Такое распределение войск всели нам показалось неправильным: зачем, когда хочешь действовать на высотах и иметь успех, держать отряд Гагарина на плоскости? там довольно было и Нирода,— и разом все заговорили, но уступили слово ген. Броневскому, видя, что он горячо взялся за слово. Но, увы! все наши доводы не могли поколебать убеждения главнокомандующего в непогрешимости сделанной им диспозиции. Упрямый характер Н. Н. Муравьева всем известен. Вначале он сказал несколько слов ген. Броневскому, потом, как бы совершенно озадаченный настойчивым противоречием подчиненных своих, сидел в креслах, согнувшись и устремя неподвижный взор на лежащую пред ним диспозицию. Тот и другой из господ говорили слово, другое; Броневский опонировал. Я сидел по другую сторону стола, против главнокомандующего, но почти боком к нему, и думал о военных советах! Это продолжалось немного более пяти минут. Несколько раз старался я глазами просить Броневского перестать, но как удержать горный поток? Так как он был правителем канцелярии главнокомандующего, то, вероятно, уже имел с ним разговор о диспозиции, и также вероятно, что доводы Броневского были не очень внимательно приняты — и потому в совете несдержанный поток доводов полился. Наконец, видимо оскорбленный всеобщим противоречием, главнокомандующий встал или, лучше, приподнялся со стула и, упершись на стол обеими руками, сказал: “я слышал ваши мнения, господа" — и поклонился. Все встали и вышли [35] из палатки. Совет кончился… Мне неприятно было оставить главнокомандующего в таком неприязненном расположении духа и притом я хотел его убедительно просить переменить диспозицию, войска кн. Гагарина без нужды не оставлять в долине и не ослаблять идущих на штурм. Минут чрез десять я опять был в палатке. Николай Николаевич сидел также как мы ого оставили. Я извинился, что беспокою его и просил не сердиться на Броневского, так горячо просившего о перемене распределения войск, потому что действительно всем кажется, что отряд Гагарина будет на плоскости излишний, и пр., пр. Выслушав, он очень приветливо поблагодарил меня, что я пришел, и неудовольствие его на противоречие гг., кажется, немного улеглось. Ну, мне только и надо было.

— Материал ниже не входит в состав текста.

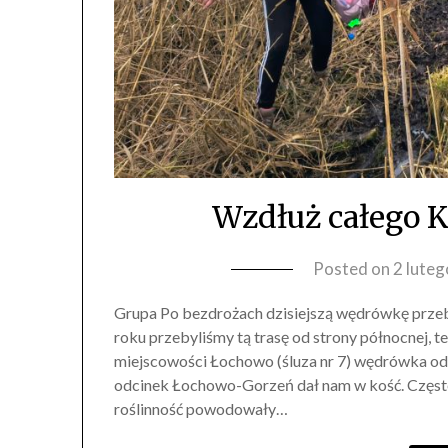
Wzdłuż całego K
Posted on
2 lute
Grupa Po bezdrożach dzisiejszą wędrówkę prze
roku przebyliśmy tą trasę od strony północnej, t
miejscowości Łochowo (śluza nr 7) wędrówka od
odcinek Łochowo-Gorzeń dał nam w kość. Częste 
roślinność powodowały…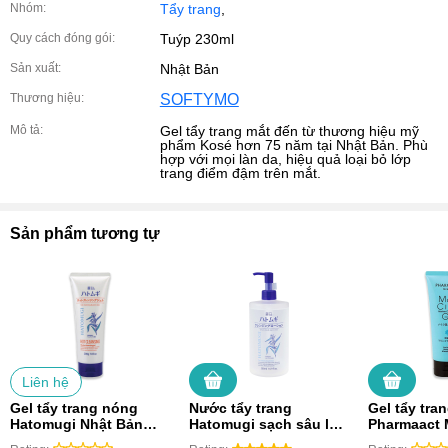
Nhóm:
Tẩy trang
,
Quy cách đóng gói:
Tuýp 230ml
Sản xuất:
Nhật Bản
Thương hiệu:
SOFTYMO
Mô tả:
Gel tẩy trang mắt đến từ thương hiệu mỹ
phẩm Kosé hơn 75 năm tại Nhật Bản. Phù
hợp với mọi làn da, hiệu quả loại bỏ lớp
trang điểm đậm trên mắt.
Sản phẩm tương tự
Liên hệ
Gel tẩy trang nóng
Nước tẩy trang
Gel tẩy tra
Hatomugi Nhật Bản
Hatomugi sạch sâu lỗ
Pharmaact 
chiết xuất hạt Ý dĩ Hot
chân lông, dưỡng ẩm
Gel Collag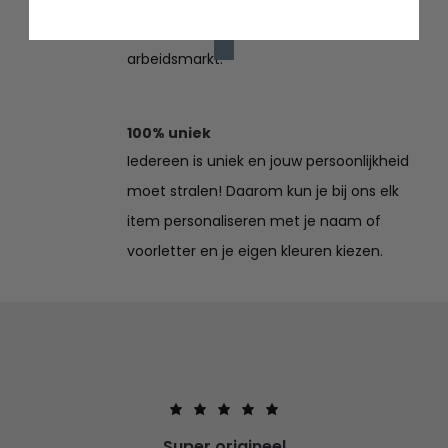
die afstand hebben tot de
arbeidsmarkt.
100% uniek
Iedereen is uniek en jouw persoonlijkheid
moet stralen! Daarom kun je bij ons elk
item personaliseren met je naam of
voorletter en je eigen kleuren kiezen.
Super origineel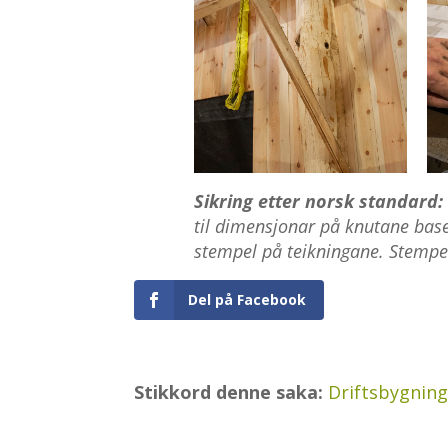
Sikring etter norsk standard:
til dimensjonar på knutane base
stempel på teikningane. Stempelet
Del på Facebook
Stikkord denne saka:
Driftsbygnin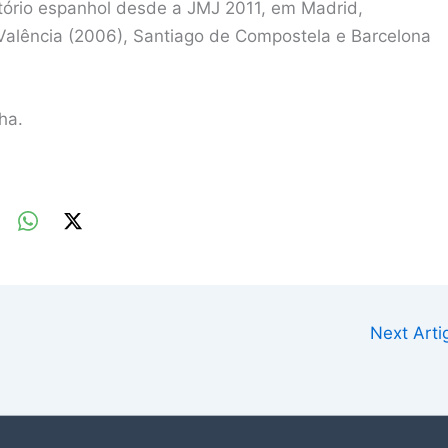
rritório espanhol desde a JMJ 2011, em Madrid,
 Valência (2006), Santiago de Compostela e Barcelona
ha.
Next Art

По разосланной диспозиции на другой день, отряд кн. Гагарина был назначен действовать между отрядами Майделя и Ковалевского, т. е. штурмовать укрепления. Увы, и это было не хорошо: зачем бы не слить со вторым?. . . да и за то спасибо!

Сила штурмующих колонн была следующая;

1) Главная колонна, г.-м. Майделя, из кавказских гренадер и части 18-й дивизии, 11 1/2 баталионов, имела при себе батарейную № 1-й и легкую № 1-й батареи кавказской гр. бригады, 4 турецких горных орудия и 5 сотен казаков.

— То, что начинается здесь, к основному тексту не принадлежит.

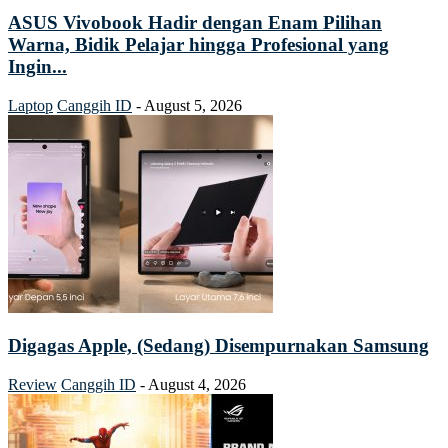
ASUS Vivobook Hadir dengan Enam Pilihan
Warna, Bidik Pelajar hingga Profesional yang
Ingin...
Laptop
Canggih ID
-
August 5, 2026
Digagas Apple, (Sedang) Disempurnakan Samsung
Review
Canggih ID
-
August 4, 2026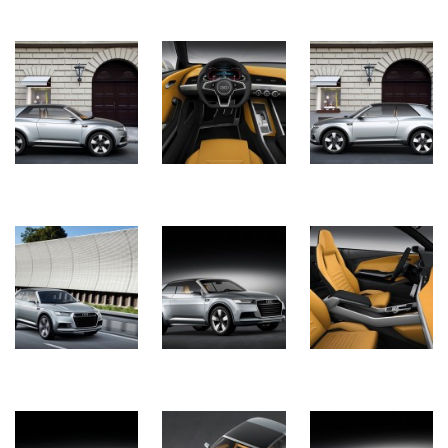
(358)
Головне
(324)
Тест-
драйв
(212)
Без
рубрики
(142)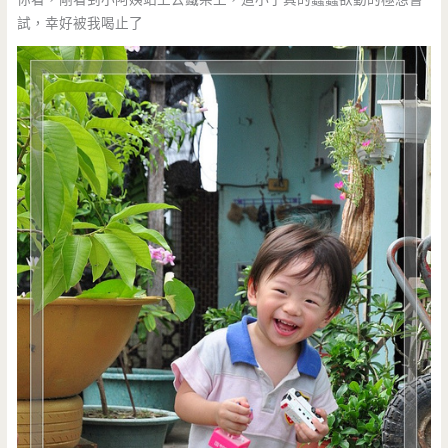
試，幸好被我喝止了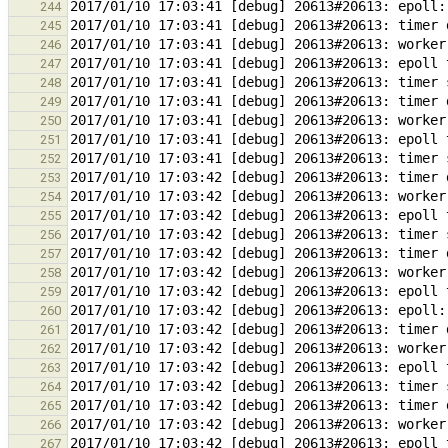
244
245
246
247
248
249
250
251
252
253
254
255
256
257
258
259
260
261
262
263
264
265
266
267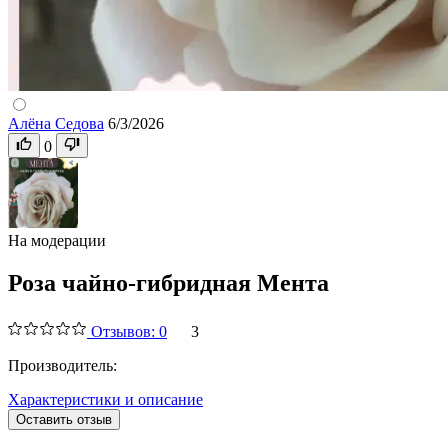
Алёна Седова
6/3/2026
0
На модерации
Роза чайно-гибридная Мента
Отзывов: 0
3
Производитель:
Характеристики и описание
Оставить отзыв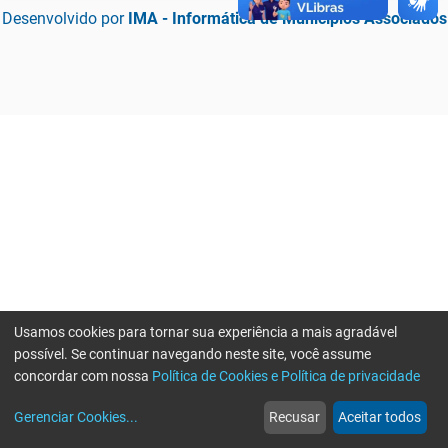
Desenvolvido por
IMA - Informática de Municípios Associados
Usamos cookies para tornar sua experiência a mais agradável
possível. Se continuar navegando neste site, você assume
concordar com nossa
Política de Cookies e Política de privacidade
home
build_circle
event
web
more_horiz
Erro ao enviar informações, por favor tente novamente
Gerenciar Cookies
...
Recusar
Aceitar todos
Início
Serviços
Eventos
Notícias
Mais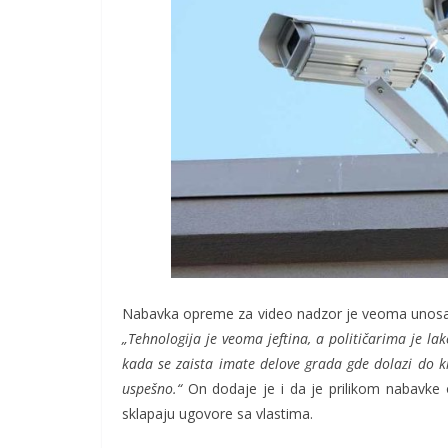
Nabavka opreme za video nadzor je veoma unosan p
„Tehnologija je veoma jeftina, a političarima je l
kada se zaista imate delove grada gde dolazi do k
uspešno.“
On dodaje je i da je prilikom nabavke o
sklapaju ugovore sa vlastima.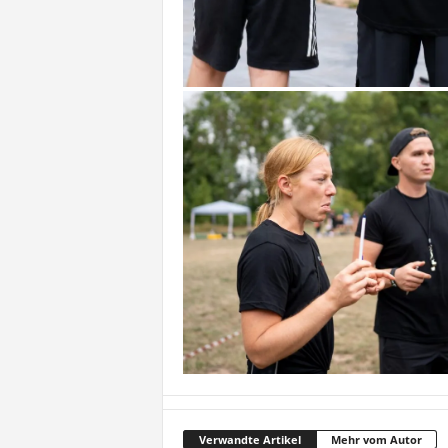
Verwandte Artikel
Mehr vom Autor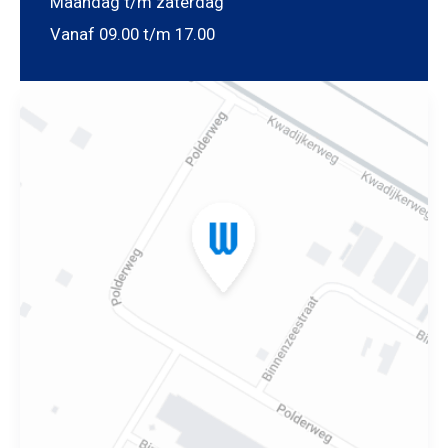
Maandag t/m zaterdag
Vanaf 09.00 t/m 17.00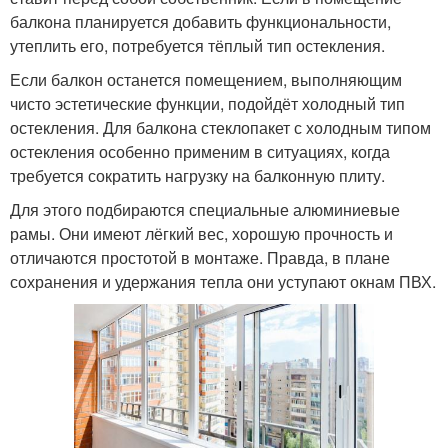
балкона планируется добавить функциональности,
утеплить его, потребуется тёплый тип остекления.
Если балкон останется помещением, выполняющим
чисто эстетические функции, подойдёт холодный тип
остекления. Для балкона стеклопакет с холодным типом
остекления особенно применим в ситуациях, когда
требуется сократить нагрузку на балконную плиту.
Для этого подбираются специальные алюминиевые
рамы. Они имеют лёгкий вес, хорошую прочность и
отличаются простотой в монтаже. Правда, в плане
сохранения и удержания тепла они уступают окнам ПВХ.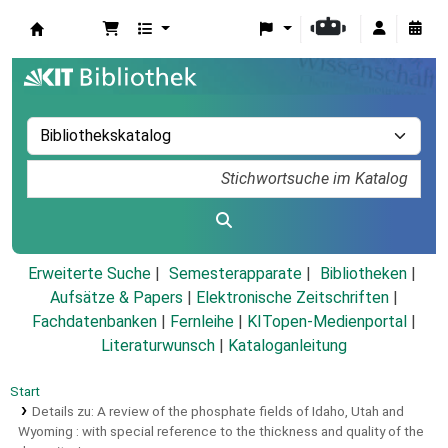
Koha
Erweiterte Suche
Semesterapparate
Bibliotheken
Aufsätze & Papers
|
Elektronische Zeitschriften
|
Fachdatenbanken
|
Fernleihe
|
KITopen-Medienportal
|
Literaturwunsch
|
Kataloganleitung
Start
Details zu:
A review of the phosphate fields of Idaho, Utah and
Wyoming :
with special reference to the thickness and quality of the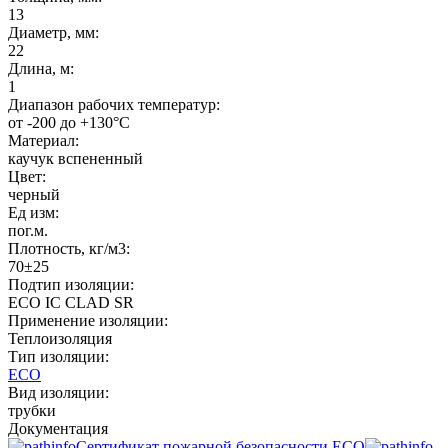
13
Диаметр, мм:
22
Длина, м:
1
Диапазон рабочих температур:
от -200 до +130°C
Материал:
каучук вспененный
Цвет:
черный
Ед изм:
пог.м.
Плотность, кг/м3:
70±25
Подтип изоляции:
ECO IC CLAD SR
Применение изоляции:
Теплоизоляция
Тип изоляции:
ECO
Вид изоляции:
трубки
Документация
Сертификат пожарной безопасности ECO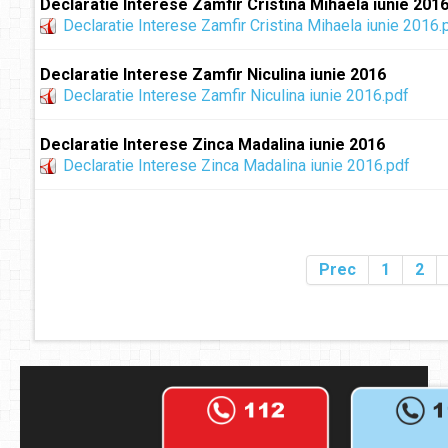
Declaratie Interese Zamfir Cristina Mihaela iunie 201
Declaratie Interese Zamfir Cristina Mihaela iunie 2016.
Declaratie Interese Zamfir Niculina iunie 2016
Declaratie Interese Zamfir Niculina iunie 2016.pdf
Declaratie Interese Zinca Madalina iunie 2016
Declaratie Interese Zinca Madalina iunie 2016.pdf
Prec
1
2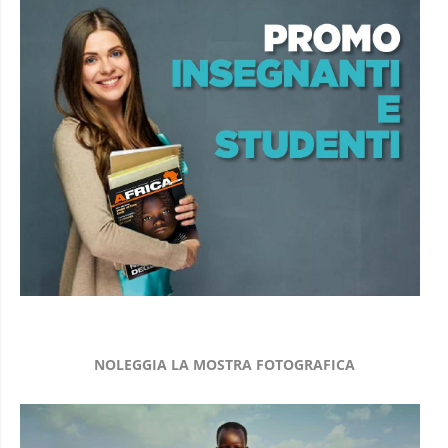
NOLEGGIA LA MOSTRA FOTOGRAFICA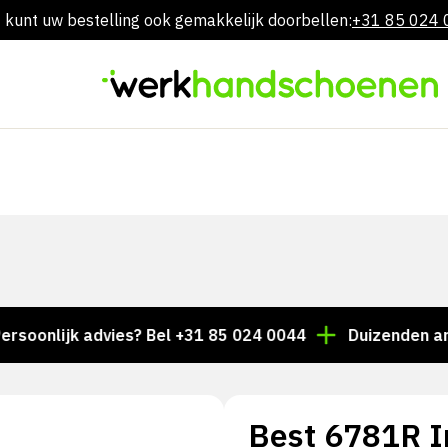
 kunt uw bestelling ook gemakkelijk doorbellen:
+31 85 024
Overslaan
naar
inhoud
lijk advies? Bel +31 85 024 0044
Duizenden artikelen
Best 6781R I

2) Колонна кн. Гагарина — 4 баталиона и 4 пеших орудия.

3) Ген.-лейт. Ковалевского — 6 баталионов, 8 легких и 8 конных орудий, 8 эскад. драгун, 5 сотен казаков и 8 ракетных станков.

Резерв, под начальством командующего корпусом г.-л. Бриммера, 10 1/4 баталионов, 20 орудий полевых и 2 осадных и 5 сотен казаков, был расположен не и дальнем расстоянии от подошвы гор, в долине, близь башни Гюмбет.

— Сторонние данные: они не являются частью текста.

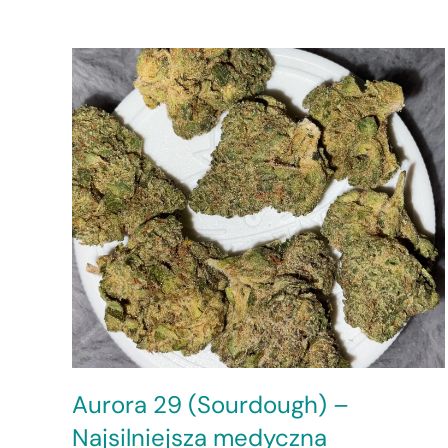
Aurora 29 (Sourdough) –
Najsilniejsza medyczna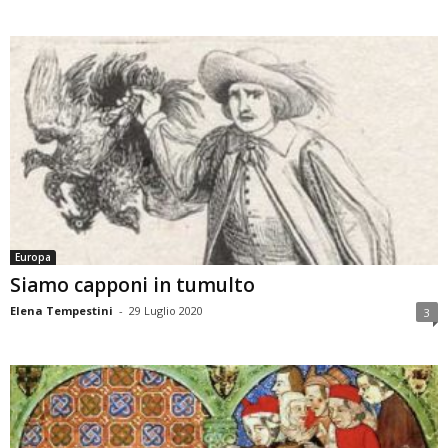
Europa
Siamo capponi in tumulto
Elena Tempestini
-
29 Luglio 2020
3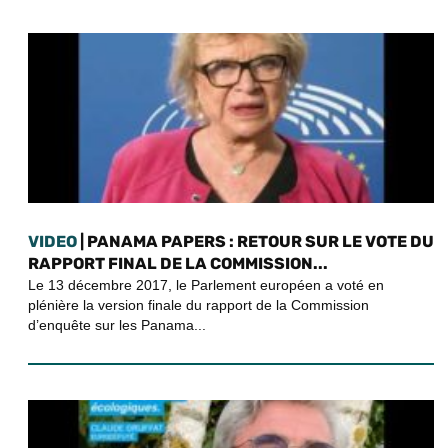
VIDEO
| PANAMA PAPERS : RETOUR SUR LE VOTE DU
RAPPORT FINAL DE LA COMMISSION...
Le 13 décembre 2017, le Parlement européen a voté en
plénière la version finale du rapport de la Commission
d’enquête sur les Panama...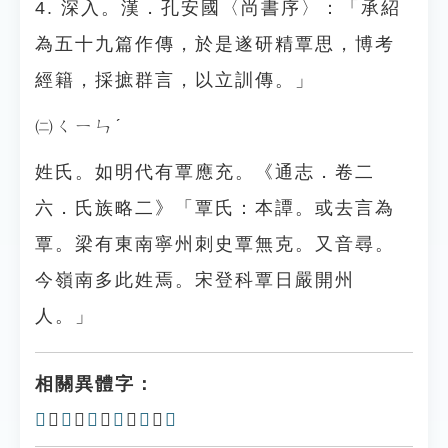
4. 深入。漢．孔安國〈尚書序〉：「承紹
為五十九篇作傳，於是遂研精覃思，博考
經籍，採摭群言，以立訓傳。」
㈡ㄑㄧㄣˊ
姓氏。如明代有覃應充。《通志．卷二
六．氏族略二》「覃氏：本譚。或去言為
覃。梁有東南寧州刺史覃無克。又音尋。
今嶺南多此姓焉。宋登科覃日嚴開州
人。」
相關異體字：
𪉙
、
𪉷
、
𧟩
、
𧟹
、
𪉞
、
𪉲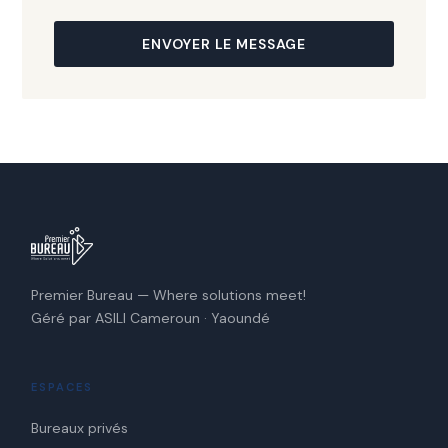
ENVOYER LE MESSAGE
Premier Bureau — Where solutions meet!
Géré par ASILI Cameroun · Yaoundé
ESPACES
Bureaux privés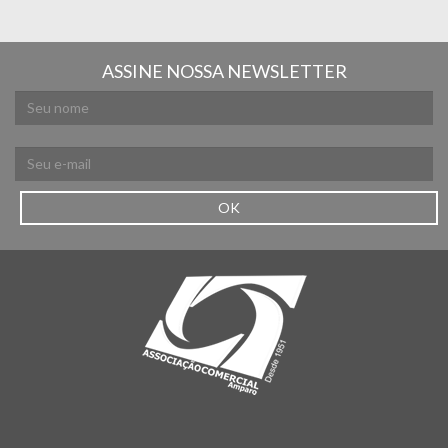
ASSINE NOSSA NEWSLETTER
OK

Эти войска должны были взять укрепления на шорахских [36] высотах. Штурмовать укрепления на чахмахских высотах, так называемую английскую линию, с Форт Виллиамс и Форт Лаз, поручено было с другой стороны г.-м. Базину с отрядом из 2-х баталионов, 16-ти орудий, 2-х эскадронов драгун и 12-ти сотен казаков при 8-ми конных орудиях. Казаки и при них бывшие орудия были под командою г.-м. Бакланова.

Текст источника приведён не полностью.